Cabramatta’s has the most diversity of cultures. Almost three quarters of the population was born overseas and a huge majority speaks more than one language.
The first white settlers were Irish political prisoners. It was mainly agriculture for our early settlers who worked on farms and dairies. Back then we relied on Liverpool for supplies and law and order.
In 1870 as Cabramatta became more established, train station was built, shops, schools and post office too. People knew this as the “town hall in the bush”!

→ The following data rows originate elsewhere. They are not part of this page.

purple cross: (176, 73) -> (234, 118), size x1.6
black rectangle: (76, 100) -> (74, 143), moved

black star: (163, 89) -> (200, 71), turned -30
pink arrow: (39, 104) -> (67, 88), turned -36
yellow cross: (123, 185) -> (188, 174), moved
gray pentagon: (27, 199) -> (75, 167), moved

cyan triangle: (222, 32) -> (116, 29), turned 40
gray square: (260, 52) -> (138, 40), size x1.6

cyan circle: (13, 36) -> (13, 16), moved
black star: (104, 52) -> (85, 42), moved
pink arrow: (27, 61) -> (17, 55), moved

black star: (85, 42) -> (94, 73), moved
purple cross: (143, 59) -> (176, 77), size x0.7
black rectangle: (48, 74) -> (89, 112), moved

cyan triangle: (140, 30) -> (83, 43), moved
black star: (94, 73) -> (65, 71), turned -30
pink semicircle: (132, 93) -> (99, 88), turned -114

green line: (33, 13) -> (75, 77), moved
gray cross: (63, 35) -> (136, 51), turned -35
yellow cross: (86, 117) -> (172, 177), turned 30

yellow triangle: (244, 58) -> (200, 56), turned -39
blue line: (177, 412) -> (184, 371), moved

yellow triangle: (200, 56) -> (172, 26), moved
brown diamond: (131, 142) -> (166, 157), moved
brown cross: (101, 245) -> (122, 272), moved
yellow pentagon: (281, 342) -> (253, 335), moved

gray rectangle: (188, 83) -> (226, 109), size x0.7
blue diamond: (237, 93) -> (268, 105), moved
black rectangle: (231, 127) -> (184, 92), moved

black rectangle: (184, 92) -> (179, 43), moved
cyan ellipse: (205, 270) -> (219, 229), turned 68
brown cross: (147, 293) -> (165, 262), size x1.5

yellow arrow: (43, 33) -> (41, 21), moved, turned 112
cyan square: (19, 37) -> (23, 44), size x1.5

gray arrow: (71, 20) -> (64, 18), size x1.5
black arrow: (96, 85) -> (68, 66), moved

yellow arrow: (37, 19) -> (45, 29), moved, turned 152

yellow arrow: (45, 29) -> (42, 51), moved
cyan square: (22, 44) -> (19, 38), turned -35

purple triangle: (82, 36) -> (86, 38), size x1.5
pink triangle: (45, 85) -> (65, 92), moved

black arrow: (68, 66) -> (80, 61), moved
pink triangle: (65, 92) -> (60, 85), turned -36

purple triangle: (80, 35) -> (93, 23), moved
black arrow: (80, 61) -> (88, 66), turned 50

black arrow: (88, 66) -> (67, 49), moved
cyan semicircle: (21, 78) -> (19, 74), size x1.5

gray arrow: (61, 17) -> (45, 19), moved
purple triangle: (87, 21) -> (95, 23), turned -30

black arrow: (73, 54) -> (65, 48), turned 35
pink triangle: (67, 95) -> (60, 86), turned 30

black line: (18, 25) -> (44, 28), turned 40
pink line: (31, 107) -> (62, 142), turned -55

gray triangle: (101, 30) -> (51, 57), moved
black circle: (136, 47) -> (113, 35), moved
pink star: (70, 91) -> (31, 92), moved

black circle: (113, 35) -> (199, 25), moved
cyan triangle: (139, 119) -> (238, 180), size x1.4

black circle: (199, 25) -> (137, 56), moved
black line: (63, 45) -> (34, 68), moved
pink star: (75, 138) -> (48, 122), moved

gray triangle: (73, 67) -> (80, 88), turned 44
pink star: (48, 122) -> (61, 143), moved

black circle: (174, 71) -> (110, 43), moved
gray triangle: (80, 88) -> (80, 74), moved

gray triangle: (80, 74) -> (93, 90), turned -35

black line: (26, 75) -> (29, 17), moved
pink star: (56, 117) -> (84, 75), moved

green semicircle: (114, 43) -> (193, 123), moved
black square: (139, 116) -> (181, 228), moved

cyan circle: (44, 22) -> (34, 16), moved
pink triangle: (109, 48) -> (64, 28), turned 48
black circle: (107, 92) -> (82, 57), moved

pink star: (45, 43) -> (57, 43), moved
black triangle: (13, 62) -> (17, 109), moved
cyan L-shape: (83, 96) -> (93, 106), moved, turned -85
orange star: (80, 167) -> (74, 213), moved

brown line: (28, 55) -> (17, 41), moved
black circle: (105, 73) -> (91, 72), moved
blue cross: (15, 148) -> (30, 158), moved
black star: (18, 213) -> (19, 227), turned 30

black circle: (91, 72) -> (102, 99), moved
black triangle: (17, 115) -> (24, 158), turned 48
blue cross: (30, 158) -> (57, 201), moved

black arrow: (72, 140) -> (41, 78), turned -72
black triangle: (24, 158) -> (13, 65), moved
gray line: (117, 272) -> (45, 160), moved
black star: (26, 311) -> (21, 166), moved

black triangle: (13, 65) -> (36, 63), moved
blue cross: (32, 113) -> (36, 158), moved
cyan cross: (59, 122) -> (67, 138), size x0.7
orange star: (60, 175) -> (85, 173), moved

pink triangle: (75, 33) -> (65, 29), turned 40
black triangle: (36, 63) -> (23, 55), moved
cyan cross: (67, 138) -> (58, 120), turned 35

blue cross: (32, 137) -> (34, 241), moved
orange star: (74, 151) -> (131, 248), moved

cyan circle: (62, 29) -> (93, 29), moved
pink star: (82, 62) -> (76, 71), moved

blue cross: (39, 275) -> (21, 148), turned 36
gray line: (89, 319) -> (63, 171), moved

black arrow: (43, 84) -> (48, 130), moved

In the 1960’s and 1970’s the Asian migration came to Cabramatta. It became what we know of this suburb today—as the Asian migration mainly from Vietnam, Cambodia Laos—people who had to escape their countries and come to Australia as refugees populated this suburb.
Events and activities
As it is mostly Vietnamese in this suburb, they have similar belief as the Chinese—like the Lunar New Year. Festivities lasts for about three days during January or February. These festivals typically you would see lion dancing and firecrackers on strings—Filipinos call this belt of Juan from memory?
Freedom Plaza’s monuments reflect that of the Chinese calendar. Not all twelve zodiacs statues are there, there’s just no room to place them. How these statues are placed though plays a role. For instance, at the gates, both male and female lions symbolises protection and good luck. It guards us from evil and is also a form of good luck. You’ll also find monuments to depict democracy—considering that the migrants were refugees and value Australia’s freedom and democracy.
Of all the symbols here, I liked the pig the most. It resonates with me. It is because pigs bring good fortune and luck, but pigs are also being eaten. This reminds us that anything we do does not last. There will be a point where it will fail. It means, whatever we have achieved, we can’t sit back and relax and say yes I’ve done it and now I can just sit here as that success will keep going without me lifting a finger. The pig tells us otherwise—we have to keep at it. Do what we’ve done to gain that success and then do it again, and again. Just as life has it’s ups and down and how we have to keep up, the pig reminds us of all that.
Eateries—You’ll find as the majority of the population in Cabramatta is of Vietnamese origin, much of the outlets here are Vietnamese. There are scores of eateries here and as a food foodie that I am, this is heaven for me! Everywhere you go there’s restaurants or eateries!
I have always been shy on street photography. The idea of going up close to a stranger and taking photos of them feels like I am intruding into their space. Such as life of street photographer though—we document the daily lives of people through imagery.
In Cabramatta there’s so many interesting people to photograph! Most of them are willing to have their photos taken too. Some of of course and not willing and that’s fair. In street photography, you can take a photo of just about anyone without their permission—provided it’s on the street and not governed by enclosed land act, such as shopping areas and shopping complexes. In short as long as it’s public areas you as the photographer can take any photos you like and there’s nothing any one can do about it—well they can assault you and say something nasty to you. At the end of the day though, legally there’s nothing there to stop you.
Most of us photographers though, are considerate. Even though we know, that legally we are allowed to take photos on the streets and not get into trouble legally, we take in consideration that perhaps—the person or people we want to take a photo of, may take offence that they are being photographed. At the end of the day, amateur photographers don’t get paid and as such, the headaches for a what could be a great shot is just not worth it. There will be other opportunities—plenty of other opportunities for that keeper of a shot.
I have been coming to Cabramatta for many years now—it makes it easy when you live in the area. I have always wondered how it would be like to do street photography here. Each time, I come to this suburb, I see good photo opportunities but I simply didn’t have the courage to do it.
Fortunately on this day—in a photography group that I am in. The organiser, have decided to make Cabramatta the location for our street photography meet.
This was my very first time to do street photography and my first time to meet the group and I tell you, I had a blast! I didn’t feel so rude to closely take photos of a stranger. Heck some of them joined in the fun by posing for us! The group that I met for the very first time, were very welcoming and I learned quite a lot about what makes a good street photograph.